- What you need to do: Across the listing, count the lines that include the string "MANGO". Give nothing besides the number.

━━━ Information given

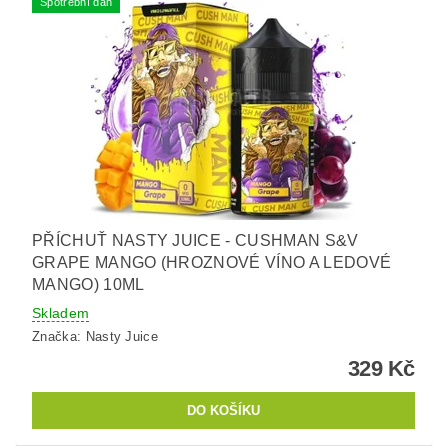
Spotřební daň
PŘÍCHUŤ NASTY JUICE - CUSHMAN S&V
GRAPE MANGO (HROZNOVÉ VÍNO A LEDOVÉ
MANGO) 10ML
Skladem
Značka:
Nasty Juice
329 Kč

━━━━━━

- Answer to this task: 2